(Extracted information)

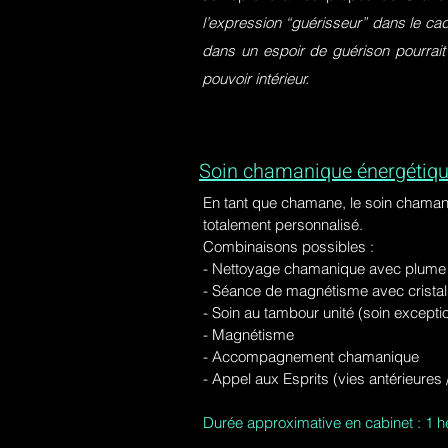
l’expression “guérisseur” dans le ca
dans un espoir de guérison pourrait
pouvoir intérieur.
Soin chamanique énergétiqu
En tant que chamane, le soin chaman
totalement personnalisé.
Combinaisons possibles :
- Nettoyage chamanique avec plume d
-
Séance de magnétisme avec cristal 
- Soin au tambour unité (soin excepti
- Magnétisme
- Accompagnement chamanique
- Appel aux Esprits (vies antérieure
Durée approximative en cabinet : 1 h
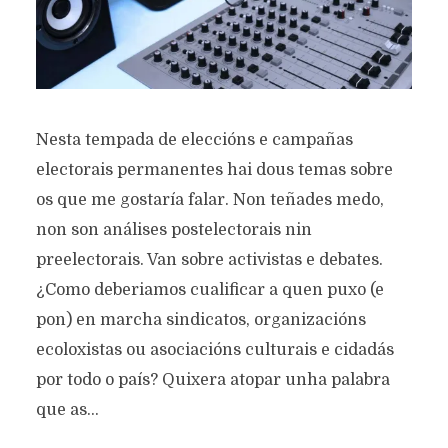
Nesta tempada de eleccións e campañas
electorais permanentes hai dous temas sobre
os que me gostaría falar. Non teñades medo,
non son análises postelectorais nin
preelectorais. Van sobre activistas e debates.
¿Como deberiamos cualificar a quen puxo (e
pon) en marcha sindicatos, organizacións
ecoloxistas ou asociacións culturais e cidadás
por todo o país? Quixera atopar unha palabra
que as...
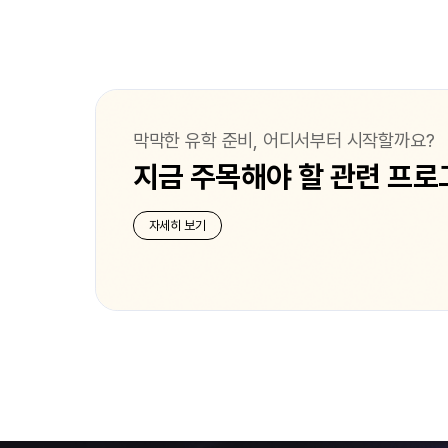
막막한 유학 준비, 어디서부터 시작할까요?
지금 주목해야 할 관련 프로
자세히 보기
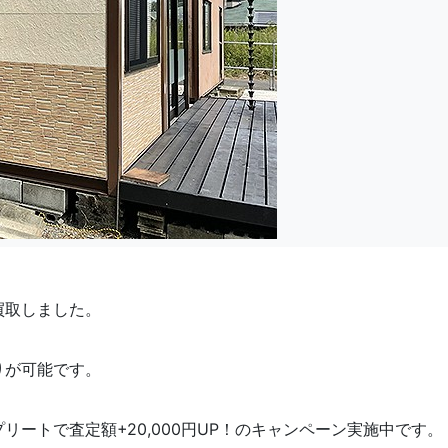
買取しました。
りが可能です。
リートで査定額+20,000円UP！のキャンペーン実施中です。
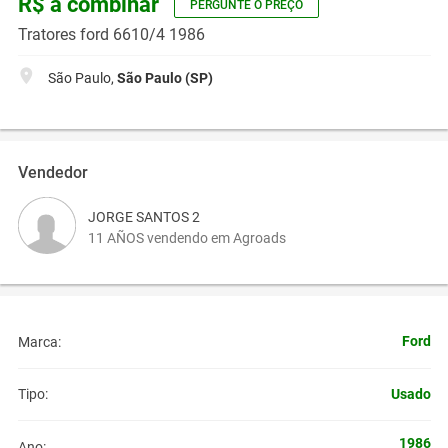
R$ a combinar
PERGUNTE O PREÇO
Tratores ford 6610/4 1986
São Paulo,
São Paulo (SP)
Vendedor
JORGE SANTOS 2
11 AÑOS vendendo em Agroads
Ford
Marca:
Usado
Tipo:
1986
Ano:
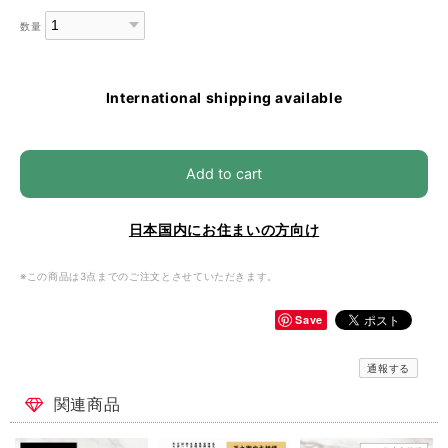
数量
International shipping available
Add to cart
日本国内にお住まいの方向け
※この商品は3点までのご注文とさせていただきます。
Save
通報する
関連商品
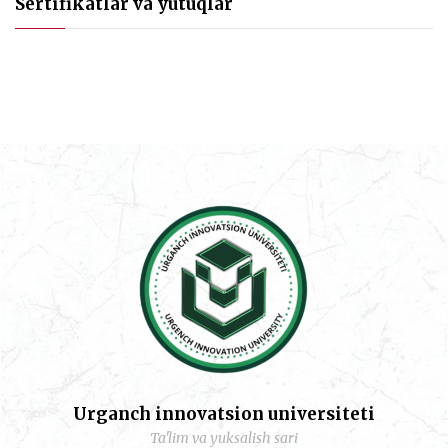
Sertifikatlar va yutuqlar
Urganch innovatsion universiteti
Ta'lim va yuksalish sari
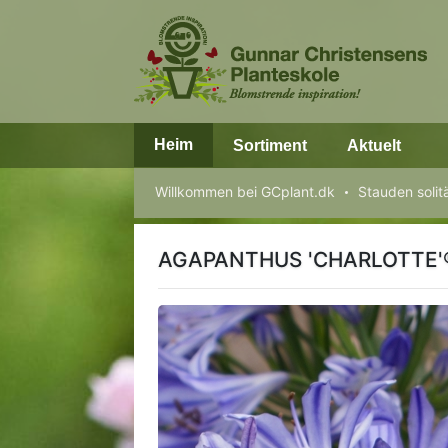
Heim
Sortiment
Aktuelt
Willkommen bei GCplant.dk
Stauden solit
AGAPANTHUS 'CHARLOTTE'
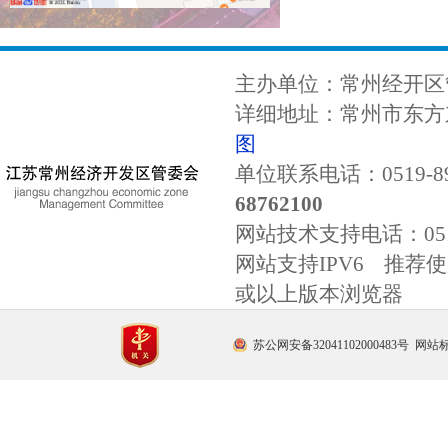
主办单位：常州经开区
详细地址：常州市东方东
图
单位联系电话：0519-89
68762100
网站技术支持电话：
0
网站支持IPV6 推荐使用
或以上版本浏览器
苏公网安备32041102000483号
网站标识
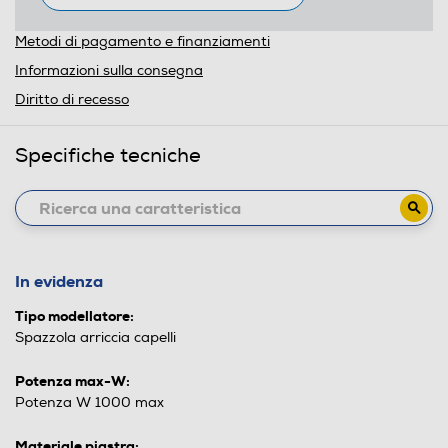
Metodi di pagamento e finanziamenti
Informazioni sulla consegna
Diritto di recesso
Specifiche tecniche
In evidenza
Tipo modellatore:
Spazzola arriccia capelli
Potenza max-W:
Potenza W 1000 max
Materiale piastra:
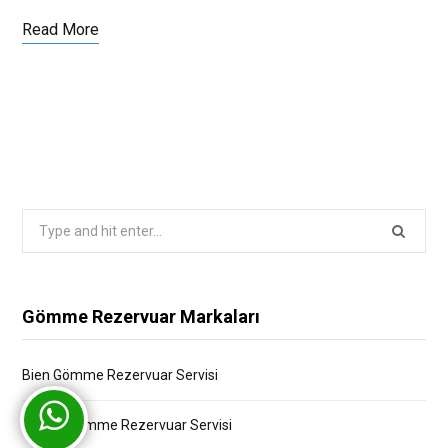
Read More
Search
for:
Gömme Rezervuar Markaları
Bien Gömme Rezervuar Servisi
Bocchi Gömme Rezervuar Servisi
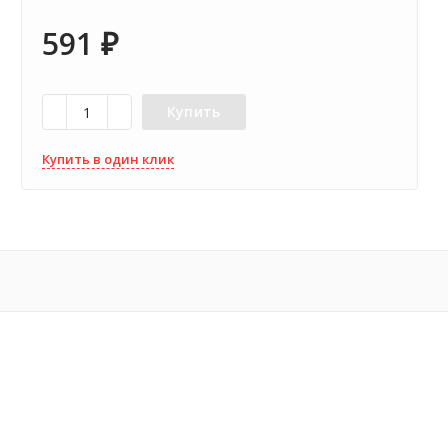
591
₽
Купить
Купить в один клик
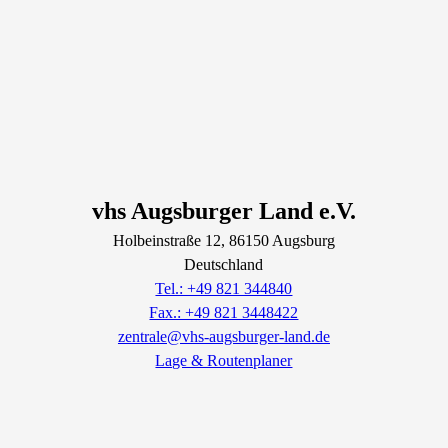
vhs Augsburger Land e.V.
Holbeinstraße
12
, 86150
Augsburg
Deutschland
Tel.: +49 821 344840
Fax.: +49 821 3448422
zentrale@vhs-augsburger-land.de
Lage & Routenplaner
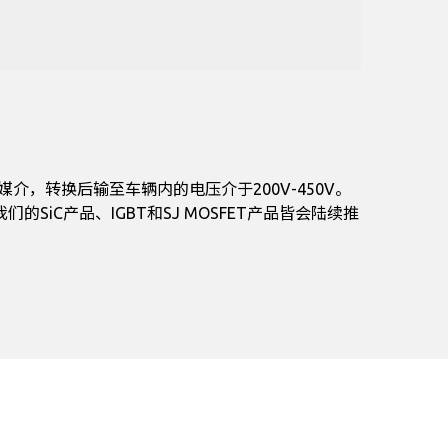
介，转换后输至车辆内的电压介于200V-450V。
SiC产品、IGBT和SJ MOSFET产品皆会陆续推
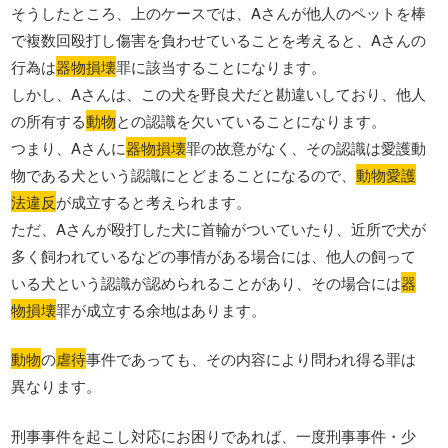
そうしたところ、上のケースでは、Aさんが他人のペットを棒
で複数回殴打し傷害を負わせていることを考えると、Aさんの
行為は
器物損壊
罪に該当することになります。
しかし、Aさんは、この犬を野良犬だと勘違いしており、他人
の所有する
動物
との認識を欠いていることになります。
つまり、Aさんに
器物損壊
罪の故意がなく、その認識は愛護動
物である犬という認識にとどまることになるので、
動物愛護
法違反
が成立すると考えられます。
ただ、Aさんが殴打した犬に首輪がついていたり、近所で犬が
多く飼われているなどの事情がある場合には、他人の飼って
いる犬という認識が認められることがあり、その場合には
器
物損壊
罪が成立する余地はあります。
動物
の
虐待
事件であっても、その内容により問われ得る罪は
異なります。
刑事事件を起こし対応にお困りであれば、一度刑事事件・少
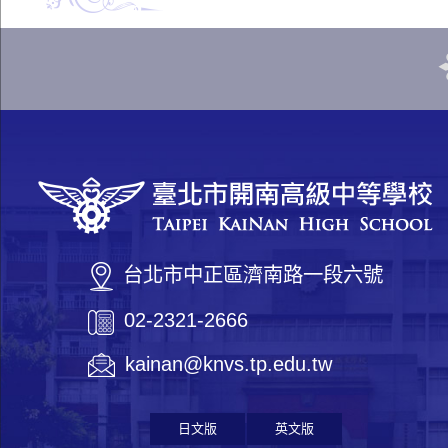
台北市中正區濟南路一段六號
02-2321-2666
kainan@knvs.tp.edu.tw
日文版
英文版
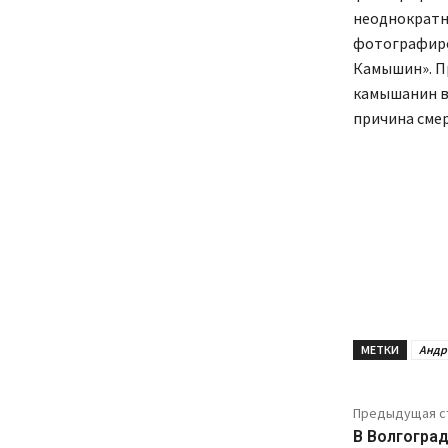
неоднократн
фотографиро
Камышин». Пр
камышанин в
причина сме
МЕТКИ
Андр
Предыдущая с
В Волгогра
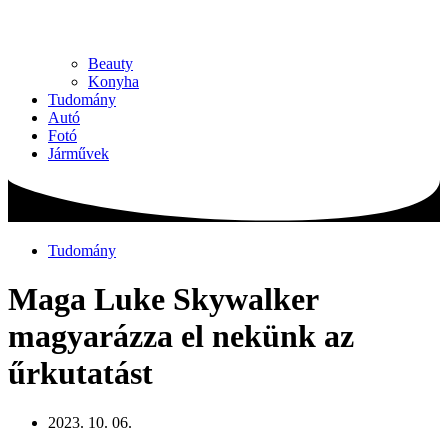
Beauty
Konyha
Tudomány
Autó
Fotó
Járművek
Tudomány
Maga Luke Skywalker
magyarázza el nekünk az
űrkutatást
2023. 10. 06.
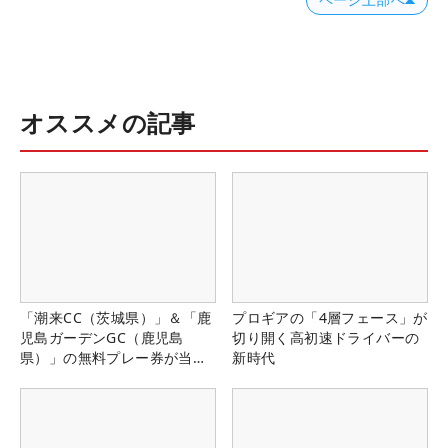
ページ上部へ
オススメの記事
「潮来CC（茨城県）」＆「鹿
プロギアの「4層フェース」が
児島ガーデンGC（鹿児島
切り開く高初速ドライバーの
県）」の無料プレー券が当た
新時代
る！！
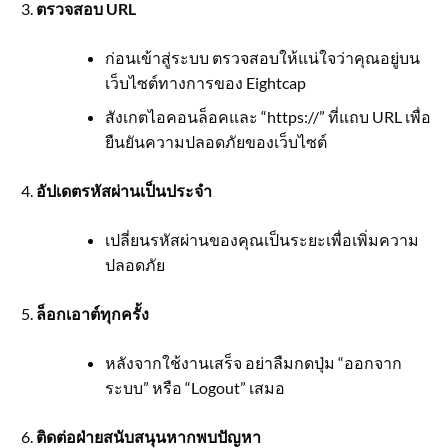
ตรวจสอบ URL
ก่อนเข้าสู่ระบบ ตรวจสอบให้แน่ใจว่าคุณอยู่บน
เว็บไซต์ทางการของ Eightcap
สังเกตไอคอนล็อคและ “https://” ที่แถบ URL เพื่อ
ยืนยันความปลอดภัยของเว็บไซต์
อัปเดตรหัสผ่านเป็นประจำ
เปลี่ยนรหัสผ่านของคุณเป็นระยะเพื่อเพิ่มความ
ปลอดภัย
ล็อกเอาต์ทุกครั้ง
หลังจากใช้งานเสร็จ อย่าลืมกดปุ่ม “ออกจาก
ระบบ” หรือ “Logout” เสมอ
ติดต่อฝ่ายสนับสนุนหากพบปัญหา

(End Extracted information)

## Work request
Would you output only the span of the records above that opens with the line containing "International shipping available" and closes with the line containing "AGAPANTHUS 'CHARLOTTE'", ends included and pictures dropped?

## Result
International shipping available
Add to cart
日本国内にお住まいの方向け
※この商品は3点までのご注文とさせていただきます。
Save
通報する
関連商品
Sertifikatlar va yutuqlar
Urganch innovatsion universiteti
Ta'lim va yuksalish sari
Heim
Sortiment
Aktuelt
Willkommen bei GCplant.dk
Stauden solit
AGAPANTHUS 'CHARLOTTE'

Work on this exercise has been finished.